I started with flossing my teeth. I’d read about this as a small starting habit and it was easy to stick to. I did it sometimes anyway but not all the time, now I do it all the time. If I don’t do it, I feel odd, as if I’ve missed something. 

DO IT EVERYDAY

If you don’t commit to a new habit everyday, you’re massively reducing your chances of creating a successful new lasting habit. Every time you repeat your new habit you’re reinforcing it, so not doing it often reduces the chances of it sticking. 

MAKE NOTES

I use a planner, and in my planner I have a list of the new habits I want to form, and I tick them off every time I do them.
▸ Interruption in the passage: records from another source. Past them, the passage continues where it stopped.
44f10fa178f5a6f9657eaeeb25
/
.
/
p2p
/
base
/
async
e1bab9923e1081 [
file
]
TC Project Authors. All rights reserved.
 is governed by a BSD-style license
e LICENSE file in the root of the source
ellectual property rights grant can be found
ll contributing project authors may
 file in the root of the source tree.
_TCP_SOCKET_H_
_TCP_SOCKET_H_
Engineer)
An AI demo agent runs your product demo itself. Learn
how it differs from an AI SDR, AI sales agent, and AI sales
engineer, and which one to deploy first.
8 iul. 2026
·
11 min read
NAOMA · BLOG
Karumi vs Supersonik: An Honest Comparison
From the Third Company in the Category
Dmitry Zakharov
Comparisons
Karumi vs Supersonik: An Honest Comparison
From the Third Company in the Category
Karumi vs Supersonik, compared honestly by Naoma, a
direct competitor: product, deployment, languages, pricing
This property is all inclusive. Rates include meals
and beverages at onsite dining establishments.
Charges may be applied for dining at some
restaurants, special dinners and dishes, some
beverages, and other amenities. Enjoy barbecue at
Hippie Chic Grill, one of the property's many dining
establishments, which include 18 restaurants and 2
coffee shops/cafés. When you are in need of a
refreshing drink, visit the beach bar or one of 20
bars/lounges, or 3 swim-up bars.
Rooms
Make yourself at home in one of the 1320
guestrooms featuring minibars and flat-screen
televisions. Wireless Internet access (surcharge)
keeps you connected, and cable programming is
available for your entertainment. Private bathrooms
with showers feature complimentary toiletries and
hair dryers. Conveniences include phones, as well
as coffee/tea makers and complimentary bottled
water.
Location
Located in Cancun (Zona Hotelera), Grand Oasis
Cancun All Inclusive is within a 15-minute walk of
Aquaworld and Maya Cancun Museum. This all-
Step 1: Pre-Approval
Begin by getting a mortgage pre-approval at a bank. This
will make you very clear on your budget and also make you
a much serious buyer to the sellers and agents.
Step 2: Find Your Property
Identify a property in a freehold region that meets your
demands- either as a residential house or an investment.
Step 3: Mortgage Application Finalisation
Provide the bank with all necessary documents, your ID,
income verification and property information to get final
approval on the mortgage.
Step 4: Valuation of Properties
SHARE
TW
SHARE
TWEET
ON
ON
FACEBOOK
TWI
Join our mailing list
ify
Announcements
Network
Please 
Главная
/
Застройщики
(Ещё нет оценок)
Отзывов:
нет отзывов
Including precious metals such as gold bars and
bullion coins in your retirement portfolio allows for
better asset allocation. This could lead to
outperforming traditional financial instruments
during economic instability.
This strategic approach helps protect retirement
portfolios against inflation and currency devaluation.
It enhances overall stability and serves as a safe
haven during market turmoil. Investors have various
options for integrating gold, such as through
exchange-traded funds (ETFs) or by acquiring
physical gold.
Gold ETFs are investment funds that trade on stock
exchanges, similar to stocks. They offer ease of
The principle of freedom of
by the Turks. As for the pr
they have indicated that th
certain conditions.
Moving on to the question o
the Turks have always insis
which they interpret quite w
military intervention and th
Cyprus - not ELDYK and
This serves a couple of purposes, firstly, it’s much harder NOT to do something if it’s right in front of you, not letting you forget about it. And secondly, being the rock’n’roll type I am, I like to go back over the weeks and check my consistency.  I’ll get away with something if I can and so I need to hold myself accountable. This works for me, you mught try it to. 

KEEP YOUR WHY CLOSE BY

Why are you trying to change your habits? Whats destructive about your old ones? Write down why your doing what your doing.   eg/ As I’m talking myself into going for another coffee whilst out, I ask myself why I’m trying to cut out this habit. So I tell myself it’s because I’m trying to save the pennies to achieve my goals of security. Then I think twice and don’t go. You get the idea. You’ve got to keep your reasons close to you. They’re your motivation to keep going.